Did you know there is a difference between lightheadedness and dizziness? If you are in perimenopause or menopause, you may be experiencing one or both of these symptoms. Let’s explore lightheadedness here; dizziness is covered elsewhere.
What is lightheadedness?
If you are lightheaded, your body may feel heavy and you feel like you might faint. You also may feel unsteady, nauseous, and sweaty. Dizziness is when you feel as if the room is spinning and you are off balance.
Lightheadedness can be caused by a number of factors. The most common reason is orthostatic hypotension, in which your blood pressure drops suddenly when you quickly stand up from a lying or sitting position. This occurs because blood is temporarily diverted from your brain to your body. Other possible causes include dehydration, low blood sugar, middle ear problems, side effect of some medications, a panic attack, anemia, or loss of a great deal of blood.
How is lightheadedness associated with menopause?
Hormonal changes are the reason for most cases of lightheadedness in perimenopause and menopause. Estrogen and progesterone, for example, have a role in regulating blood sugar levels. When levels of these hormone drop, so can blood sugar, which in turn can result in lightheadedness.
Hormone fluctuations also can have an impact on your inner ear, which then can affect balance. A factor contributing to lightheadedness is fatigue, which is a common complaint among women in menopause. Lack of sufficient sleep and brain fog can lead to lightheadedness.
How can you manage lightheadedness naturally?
Managing lightheadedness involves more self-awareness and adopting some lifestyle habits. Here are some guidelines to follow:
- If you are prone to orthostatic hypotension, get up slowly after lying down or sitting. This is especially important when you first get up in the morning or when rising from a nap or lying in the sun.
- Limit or avoid use of alcohol, caffeine, or tobacco.
- Stay well hydrated, especially when exercising or in hot environments.
- Get adequate sleep. If you suffer with insomnia, check out these better sleeping tips.
- If you feel faint, sip on a beverage with sugar or suck on a hard candy. You could be experiencing a drop in blood sugar
- Limit your salt intake. Don’t add salt to your food, and instead try herbs for flavor.

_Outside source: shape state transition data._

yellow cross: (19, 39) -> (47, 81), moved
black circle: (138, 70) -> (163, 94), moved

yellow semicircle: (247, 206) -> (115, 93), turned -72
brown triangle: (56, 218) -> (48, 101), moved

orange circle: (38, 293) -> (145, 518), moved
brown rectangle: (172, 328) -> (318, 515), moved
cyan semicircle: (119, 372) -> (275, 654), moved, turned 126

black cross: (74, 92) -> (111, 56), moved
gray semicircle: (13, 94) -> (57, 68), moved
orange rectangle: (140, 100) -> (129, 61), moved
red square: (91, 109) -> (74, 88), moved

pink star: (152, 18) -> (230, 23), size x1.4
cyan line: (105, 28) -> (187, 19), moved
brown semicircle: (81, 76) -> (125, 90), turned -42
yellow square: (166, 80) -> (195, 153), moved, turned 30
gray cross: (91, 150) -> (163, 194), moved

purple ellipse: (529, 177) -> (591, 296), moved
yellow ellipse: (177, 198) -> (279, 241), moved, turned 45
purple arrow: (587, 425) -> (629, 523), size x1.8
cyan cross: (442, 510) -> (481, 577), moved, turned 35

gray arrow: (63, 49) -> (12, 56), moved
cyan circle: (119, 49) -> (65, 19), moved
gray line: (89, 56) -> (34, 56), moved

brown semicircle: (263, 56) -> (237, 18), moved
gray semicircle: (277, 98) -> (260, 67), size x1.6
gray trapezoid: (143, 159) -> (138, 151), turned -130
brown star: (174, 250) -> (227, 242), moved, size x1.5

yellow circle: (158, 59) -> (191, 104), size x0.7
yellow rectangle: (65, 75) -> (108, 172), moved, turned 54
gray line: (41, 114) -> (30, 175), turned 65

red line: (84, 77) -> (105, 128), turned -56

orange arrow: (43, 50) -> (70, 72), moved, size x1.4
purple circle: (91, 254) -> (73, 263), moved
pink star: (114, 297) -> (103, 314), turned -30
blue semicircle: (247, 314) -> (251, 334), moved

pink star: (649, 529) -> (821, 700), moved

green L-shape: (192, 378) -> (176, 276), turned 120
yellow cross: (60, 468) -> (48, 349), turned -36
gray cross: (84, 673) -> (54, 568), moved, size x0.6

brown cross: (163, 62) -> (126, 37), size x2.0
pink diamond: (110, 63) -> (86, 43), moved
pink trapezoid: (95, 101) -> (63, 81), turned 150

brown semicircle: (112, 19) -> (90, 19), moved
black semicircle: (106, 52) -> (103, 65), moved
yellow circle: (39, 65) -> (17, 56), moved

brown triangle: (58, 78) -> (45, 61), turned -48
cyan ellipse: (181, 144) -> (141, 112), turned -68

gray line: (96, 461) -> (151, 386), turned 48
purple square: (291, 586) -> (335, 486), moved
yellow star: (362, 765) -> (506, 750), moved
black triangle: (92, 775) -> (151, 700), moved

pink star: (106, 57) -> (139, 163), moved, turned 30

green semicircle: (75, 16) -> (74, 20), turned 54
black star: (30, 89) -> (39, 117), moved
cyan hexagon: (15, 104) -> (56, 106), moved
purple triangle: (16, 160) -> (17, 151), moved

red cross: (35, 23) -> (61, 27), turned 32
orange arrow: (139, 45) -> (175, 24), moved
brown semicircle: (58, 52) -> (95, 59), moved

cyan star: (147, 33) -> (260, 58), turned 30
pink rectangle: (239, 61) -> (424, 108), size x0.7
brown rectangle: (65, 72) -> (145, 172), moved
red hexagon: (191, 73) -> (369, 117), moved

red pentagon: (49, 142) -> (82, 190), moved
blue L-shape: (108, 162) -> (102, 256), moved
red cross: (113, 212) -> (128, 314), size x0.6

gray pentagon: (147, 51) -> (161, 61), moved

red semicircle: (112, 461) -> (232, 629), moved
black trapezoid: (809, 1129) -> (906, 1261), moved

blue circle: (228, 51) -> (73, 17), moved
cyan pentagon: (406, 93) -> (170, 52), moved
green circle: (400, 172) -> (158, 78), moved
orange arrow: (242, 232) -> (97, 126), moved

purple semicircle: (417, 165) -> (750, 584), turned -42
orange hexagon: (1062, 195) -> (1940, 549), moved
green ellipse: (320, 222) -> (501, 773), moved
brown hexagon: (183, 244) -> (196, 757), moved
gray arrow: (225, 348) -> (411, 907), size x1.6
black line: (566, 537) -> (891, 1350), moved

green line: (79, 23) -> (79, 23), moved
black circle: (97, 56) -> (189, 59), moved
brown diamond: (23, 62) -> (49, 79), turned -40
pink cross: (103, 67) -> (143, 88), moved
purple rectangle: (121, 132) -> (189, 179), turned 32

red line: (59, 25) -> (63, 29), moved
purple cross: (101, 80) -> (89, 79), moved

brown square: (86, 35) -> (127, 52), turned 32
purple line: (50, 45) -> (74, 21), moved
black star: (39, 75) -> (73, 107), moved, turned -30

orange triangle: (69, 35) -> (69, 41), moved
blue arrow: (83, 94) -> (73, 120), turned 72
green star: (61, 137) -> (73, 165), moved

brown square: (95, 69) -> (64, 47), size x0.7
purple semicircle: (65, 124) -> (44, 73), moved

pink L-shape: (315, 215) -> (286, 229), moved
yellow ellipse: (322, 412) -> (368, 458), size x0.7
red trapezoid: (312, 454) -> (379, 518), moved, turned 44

- If you are taking any medications, talk with your doctor about whether they may be causing lightheadedness
When to see your doctor
If episodes of lightheadedness persist for a week or more or if you experience any of the following symptoms as well, consult with your doctor:
- Weakness or numbness on one side
- Chest pressure
- Breathing problems
- Pain in your neck, jaw, or arm
- Slurred speech
- Severe headache
- Vision changes
- Irregular or rapid heartbeat
Episodes of lightheadedness can result in fainting and possibly injury. Be self-aware and take healthy steps to manage and reduce lightheadedness.